因为要在npu上进行部署，所以需要安装npu的一些依赖，在 https://www.hiascend.com/document/detail/zh/Pytorch/60RC3/configandinstg/instg/insg_0001.html 中快速安装所需要的包，之后需要安装一些依赖，

pip3 install attrs

pip3 install numpy

pip3 install decorator

pip3 install sympy

pip3 install cffi

pip3 install pyyaml

pip3 install pathlib2

pip3 install psutil

pip3 install protobuf

pip3 install scipy

pip3 install requests

pip3 install absl-py

这里需要注意的是numpy的版本不要超过2.0以上，安装成功以后使用

python3 -c "import torch;import torch_npu; a = torch.randn(3, 4).npu(); print(a + a);"

进行验证，输出是矩阵则说明安装成功。

（2）安装haystack所需要的包

pip install farm-haystack[all]

之后会缺少ntlk包，在 https://pan.baidu.com/s/1puh4XihywBxvsTW0XkPfyg?pwd=1234 获取ntlk包，新建一个page文件夹用来存放ntlk包。

4.创建一个中文问答的text.py文件并修改

（1）创建test.py文件

import os

import logging

import time

logging.basicConfig(format="%(levelname)s - %(name)s - %(message)s", level=logging.WARNING)

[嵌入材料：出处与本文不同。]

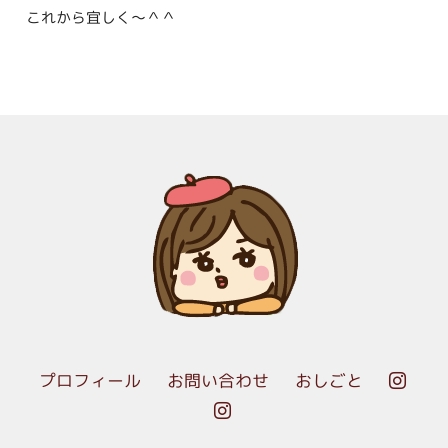
これから宜しく～＾＾
プロフィール
お問い合わせ
おしごと



logging.getLogger("haystack").setLevel(logging.INFO)

# 写入库

from haystack.document_stores import FAISSDocumentStore

from haystack.pipelines.standard_pipelines import TextIndexingPipeline

#创建库以及索引

document_store =FAISSDocumentStore(faiss_index_factory_str="Flat",embedding_dim=768)

#加载已有的

document_store# document_store = FAISSDocumentStore.load(index_path="wiki_faiss_index.faiss", config_path="wiki_faiss_index.json")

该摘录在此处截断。